** WHAT THE TASK REQUIRES **
Please keep the pictures out and write out exactly the lines from the first in the data below through the one containing "области). В 1934", both included.

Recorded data

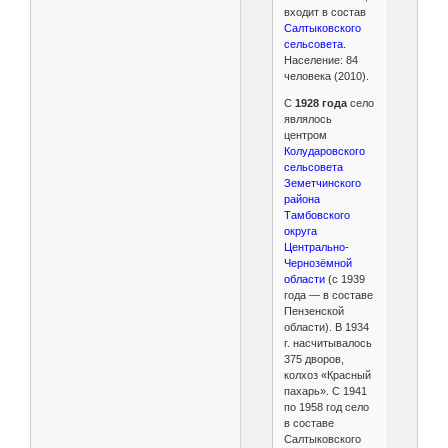
входит в состав
Салтыковского
сельсовета.
Население: 84
человека (2010).
С
1928 года
село
являлось
центром
Колударовского
сельсовета
Земетчинского
района
Тамбовского
округа
Центрально-
Чернозёмной
области
(с 1939
года — в составе
Пензенской
области). В 1934
г. насчитывалось
375 дворов,
колхоз «Красный
пахарь». С 1941
по 1958 год село
в составе
Салтыковского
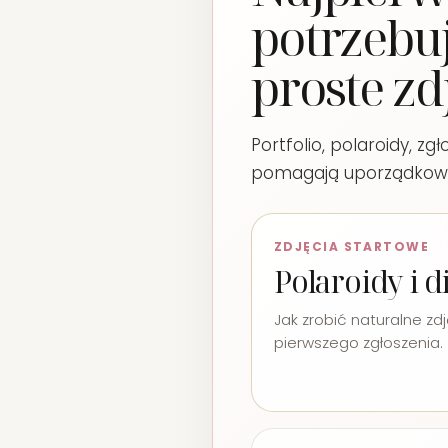
potrzebuj
proste zd
Portfolio, polaroidy, z
pomagają uporządkowa
ZDJĘCIA STARTOWE
Polaroidy i di
Jak zrobić naturalne zd
pierwszego zgłoszenia.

** YOUR SOLUTION **
входит в состав
Салтыковского
сельсовета.
Население: 84
человека (2010).
С
1928 года
село
являлось
центром
Колударовского
сельсовета
Земетчинского
района
Тамбовского
округа
Центрально-
Чернозёмной
области
(с 1939
года — в составе
Пензенской
области). В 1934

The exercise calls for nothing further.